I have currently a python code that should grab a link from google.
However, google uses a somewhat different method to linking. how could I grab the data-href instead of just href.
this is the html example of a google link, the code is different when I use firefox.. there is no data-href:
<a
href="/url? sa=t&rct=j&q=&esrc=s&source=web&cd=2&cad=rja&uact=8&ved=0CC0QFjAB&url=http%3A%2F%2Fwww.dongemondcollege.nl%2F&ei=ihIwVdTqKtDYaoSjgMAP&usg=AFQjCNEvpxj60GxhQekQ2qI6QXDP2Vso1g&sig2=DuKoiCbIcI0ncx8D4gnSaA&bvm=bv.91071109,d.bGQ"
onmousedown="return rwt(this,'','','','2','AFQjCNEvpxj60GxhQekQ2qI6QXDP2Vso1g','DuKoiCbIcI0ncx8D4gnSaA','0CC0QFjAB','','',event)"

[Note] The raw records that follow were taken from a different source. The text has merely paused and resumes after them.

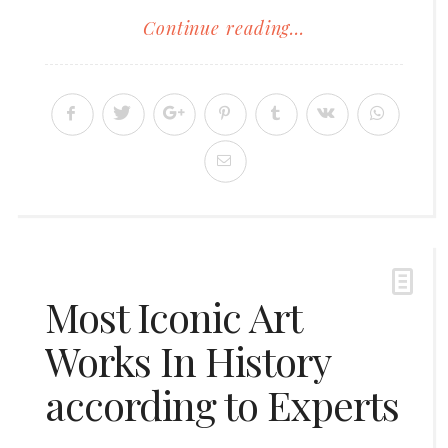
Continue reading...
Most Iconic Art
Works In History
according to Experts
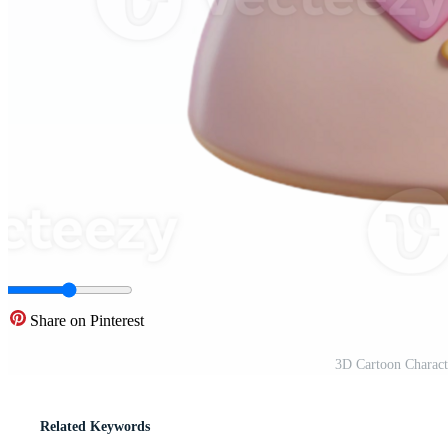
Share on Pinterest
3D Cartoon Charact
Related Keywords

data-href="http://www.dongemondcollege.nl/">
Dongemond College > Algemeen > Home
</a>
Below is the Python code that should grab the link
Any suggestions?
def getLinks(source):
websiteLinks = []
for link in source.find_all('a'):
url = link.get('href')
if url:
if '/search?' not in url:
websiteLinks.append(url)
return websiteLinks